Problem to work on:
Retype every record below exactly as it is written.

-- Data provided follows --

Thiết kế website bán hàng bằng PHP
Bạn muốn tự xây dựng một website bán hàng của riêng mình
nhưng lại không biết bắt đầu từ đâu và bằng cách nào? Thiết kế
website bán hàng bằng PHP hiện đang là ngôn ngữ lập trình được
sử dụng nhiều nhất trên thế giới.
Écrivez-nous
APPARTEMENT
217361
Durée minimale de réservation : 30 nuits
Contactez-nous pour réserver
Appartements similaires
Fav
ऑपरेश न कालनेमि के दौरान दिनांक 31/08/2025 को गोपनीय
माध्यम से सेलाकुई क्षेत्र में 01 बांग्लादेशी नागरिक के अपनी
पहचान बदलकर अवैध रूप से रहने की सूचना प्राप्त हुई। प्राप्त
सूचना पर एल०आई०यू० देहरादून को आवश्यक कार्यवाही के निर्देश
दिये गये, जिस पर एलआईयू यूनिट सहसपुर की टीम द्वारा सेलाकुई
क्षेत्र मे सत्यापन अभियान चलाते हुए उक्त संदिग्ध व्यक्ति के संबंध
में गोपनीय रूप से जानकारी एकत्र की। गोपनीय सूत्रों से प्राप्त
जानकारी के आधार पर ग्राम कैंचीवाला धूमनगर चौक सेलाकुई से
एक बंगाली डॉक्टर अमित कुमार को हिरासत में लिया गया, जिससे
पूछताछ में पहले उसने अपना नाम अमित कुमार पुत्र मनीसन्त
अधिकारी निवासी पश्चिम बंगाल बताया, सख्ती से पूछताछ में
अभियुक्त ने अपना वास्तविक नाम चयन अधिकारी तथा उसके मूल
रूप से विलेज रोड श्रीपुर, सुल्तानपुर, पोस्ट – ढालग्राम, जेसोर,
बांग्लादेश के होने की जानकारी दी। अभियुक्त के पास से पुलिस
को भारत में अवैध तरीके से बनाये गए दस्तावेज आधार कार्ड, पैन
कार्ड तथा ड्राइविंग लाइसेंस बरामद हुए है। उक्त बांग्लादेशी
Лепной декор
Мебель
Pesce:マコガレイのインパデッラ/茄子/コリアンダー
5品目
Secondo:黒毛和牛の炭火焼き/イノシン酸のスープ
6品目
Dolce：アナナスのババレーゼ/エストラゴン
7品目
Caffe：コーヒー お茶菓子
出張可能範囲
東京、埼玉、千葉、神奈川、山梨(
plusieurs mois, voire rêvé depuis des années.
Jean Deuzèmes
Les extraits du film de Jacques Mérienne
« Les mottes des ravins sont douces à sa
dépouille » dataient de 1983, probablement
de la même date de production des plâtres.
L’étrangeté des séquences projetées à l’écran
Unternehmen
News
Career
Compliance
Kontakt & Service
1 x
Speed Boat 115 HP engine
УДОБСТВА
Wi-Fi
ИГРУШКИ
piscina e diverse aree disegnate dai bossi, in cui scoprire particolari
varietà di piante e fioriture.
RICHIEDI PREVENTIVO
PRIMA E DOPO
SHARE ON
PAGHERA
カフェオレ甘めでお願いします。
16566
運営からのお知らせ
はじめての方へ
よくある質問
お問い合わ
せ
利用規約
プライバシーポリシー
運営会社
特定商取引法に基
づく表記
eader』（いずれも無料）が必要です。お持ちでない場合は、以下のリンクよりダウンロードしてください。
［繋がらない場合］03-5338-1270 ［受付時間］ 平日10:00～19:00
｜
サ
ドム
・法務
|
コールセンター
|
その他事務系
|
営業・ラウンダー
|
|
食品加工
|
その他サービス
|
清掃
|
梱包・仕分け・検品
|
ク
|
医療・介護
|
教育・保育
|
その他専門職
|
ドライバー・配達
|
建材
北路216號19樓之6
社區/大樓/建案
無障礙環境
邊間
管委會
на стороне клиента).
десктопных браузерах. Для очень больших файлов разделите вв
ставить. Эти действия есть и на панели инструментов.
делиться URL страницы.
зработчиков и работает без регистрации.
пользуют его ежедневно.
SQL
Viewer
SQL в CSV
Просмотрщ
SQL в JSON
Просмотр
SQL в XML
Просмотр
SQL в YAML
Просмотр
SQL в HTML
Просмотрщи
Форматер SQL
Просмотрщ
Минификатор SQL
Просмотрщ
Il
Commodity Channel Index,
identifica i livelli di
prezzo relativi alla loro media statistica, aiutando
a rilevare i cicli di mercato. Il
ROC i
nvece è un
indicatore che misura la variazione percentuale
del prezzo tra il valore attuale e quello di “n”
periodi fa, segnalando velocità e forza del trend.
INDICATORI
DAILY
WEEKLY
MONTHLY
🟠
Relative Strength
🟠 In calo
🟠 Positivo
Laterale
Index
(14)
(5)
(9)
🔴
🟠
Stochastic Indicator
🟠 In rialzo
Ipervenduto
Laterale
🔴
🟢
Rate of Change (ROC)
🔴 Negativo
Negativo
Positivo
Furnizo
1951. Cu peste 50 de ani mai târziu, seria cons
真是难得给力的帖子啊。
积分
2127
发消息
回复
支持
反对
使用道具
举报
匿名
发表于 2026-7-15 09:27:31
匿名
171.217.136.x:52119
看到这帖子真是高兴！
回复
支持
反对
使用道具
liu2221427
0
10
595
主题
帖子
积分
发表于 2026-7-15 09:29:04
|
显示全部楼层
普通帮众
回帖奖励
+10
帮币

-- Data provided concluded --

Answer box:
Thiết kế website bán hàng bằng PHP
Bạn muốn tự xây dựng một website bán hàng của riêng mình
nhưng lại không biết bắt đầu từ đâu và bằng cách nào? Thiết kế
website bán hàng bằng PHP hiện đang là ngôn ngữ lập trình được
sử dụng nhiều nhất trên thế giới.
Écrivez-nous
APPARTEMENT
217361
Durée minimale de réservation : 30 nuits
Contactez-nous pour réserver
Appartements similaires
Fav
ऑपरेश न कालनेमि के दौरान दिनांक 31/08/2025 को गोपनीय
माध्यम से सेलाकुई क्षेत्र में 01 बांग्लादेशी नागरिक के अपनी
पहचान बदलकर अवैध रूप से रहने की सूचना प्राप्त हुई। प्राप्त
सूचना पर एल०आई०यू० देहरादून को आवश्यक कार्यवाही के निर्देश
दिये गये, जिस पर एलआईयू यूनिट सहसपुर की टीम द्वारा सेलाकुई
क्षेत्र मे सत्यापन अभियान चलाते हुए उक्त संदिग्ध व्यक्ति के संबंध
में गोपनीय रूप से जानकारी एकत्र की। गोपनीय सूत्रों से प्राप्त
जानकारी के आधार पर ग्राम कैंचीवाला धूमनगर चौक सेलाकुई से
एक बंगाली डॉक्टर अमित कुमार को हिरासत में लिया गया, जिससे
पूछताछ में पहले उसने अपना नाम अमित कुमार पुत्र मनीसन्त
अधिकारी निवासी पश्चिम बंगाल बताया, सख्ती से पूछताछ में
अभियुक्त ने अपना वास्तविक नाम चयन अधिकारी तथा उसके मूल
रूप से विलेज रोड श्रीपुर, सुल्तानपुर, पोस्ट – ढालग्राम, जेसोर,
बांग्लादेश के होने की जानकारी दी। अभियुक्त के पास से पुलिस
को भारत में अवैध तरीके से बनाये गए दस्तावेज आधार कार्ड, पैन
कार्ड तथा ड्राइविंग लाइसेंस बरामद हुए है। उक्त बांग्लादेशी
Лепной декор
Мебель
Pesce:マコガレイのインパデッラ/茄子/コリアンダー
5品目
Secondo:黒毛和牛の炭火焼き/イノシン酸のスープ
6品目
Dolce：アナナスのババレーゼ/エストラゴン
7品目
Caffe：コーヒー お茶菓子
出張可能範囲
東京、埼玉、千葉、神奈川、山梨(
plusieurs mois, voire rêvé depuis des années.
Jean Deuzèmes
Les extraits du film de Jacques Mérienne
« Les mottes des ravins sont douces à sa
dépouille » dataient de 1983, probablement
de la même date de production des plâtres.
L’étrangeté des séquences projetées à l’écran
Unternehmen
News
Career
Compliance
Kontakt & Service
1 x
Speed Boat 115 HP engine
УДОБСТВА
Wi-Fi
ИГРУШКИ
piscina e diverse aree disegnate dai bossi, in cui scoprire particolari
varietà di piante e fioriture.
RICHIEDI PREVENTIVO
PRIMA E DOPO
SHARE ON
PAGHERA
カフェオレ甘めでお願いします。
16566
運営からのお知らせ
はじめての方へ
よくある質問
お問い合わ
せ
利用規約
プライバシーポリシー
運営会社
特定商取引法に基
づく表記
eader』（いずれも無料）が必要です。お持ちでない場合は、以下のリンクよりダウンロードしてください。
［繋がらない場合］03-5338-1270 ［受付時間］ 平日10:00～19:00
｜
サ
ドム
・法務
|
コールセンター
|
その他事務系
|
営業・ラウンダー
|
|
食品加工
|
その他サービス
|
清掃
|
梱包・仕分け・検品
|
ク
|
医療・介護
|
教育・保育
|
その他専門職
|
ドライバー・配達
|
建材
北路216號19樓之6
社區/大樓/建案
無障礙環境
邊間
管委會
на стороне клиента).
десктопных браузерах. Для очень больших файлов разделите вв
ставить. Эти действия есть и на панели инструментов.
делиться URL страницы.
зработчиков и работает без регистрации.
пользуют его ежедневно.
SQL
Viewer
SQL в CSV
Просмотрщ
SQL в JSON
Просмотр
SQL в XML
Просмотр
SQL в YAML
Просмотр
SQL в HTML
Просмотрщи
Форматер SQL
Просмотрщ
Минификатор SQL
Просмотрщ
Il
Commodity Channel Index,
identifica i livelli di
prezzo relativi alla loro media statistica, aiutando
a rilevare i cicli di mercato. Il
ROC i
nvece è un
indicatore che misura la variazione percentuale
del prezzo tra il valore attuale e quello di “n”
periodi fa, segnalando velocità e forza del trend.
INDICATORI
DAILY
WEEKLY
MONTHLY
🟠
Relative Strength
🟠 In calo
🟠 Positivo
Laterale
Index
(14)
(5)
(9)
🔴
🟠
Stochastic Indicator
🟠 In rialzo
Ipervenduto
Laterale
🔴
🟢
Rate of Change (ROC)
🔴 Negativo
Negativo
Positivo
Furnizo
1951. Cu peste 50 de ani mai târziu, seria cons
真是难得给力的帖子啊。
积分
2127
发消息
回复
支持
反对
使用道具
举报
匿名
发表于 2026-7-15 09:27:31
匿名
171.217.136.x:52119
看到这帖子真是高兴！
回复
支持
反对
使用道具
liu2221427
0
10
595
主题
帖子
积分
发表于 2026-7-15 09:29:04
|
显示全部楼层
普通帮众
回帖奖励
+10
帮币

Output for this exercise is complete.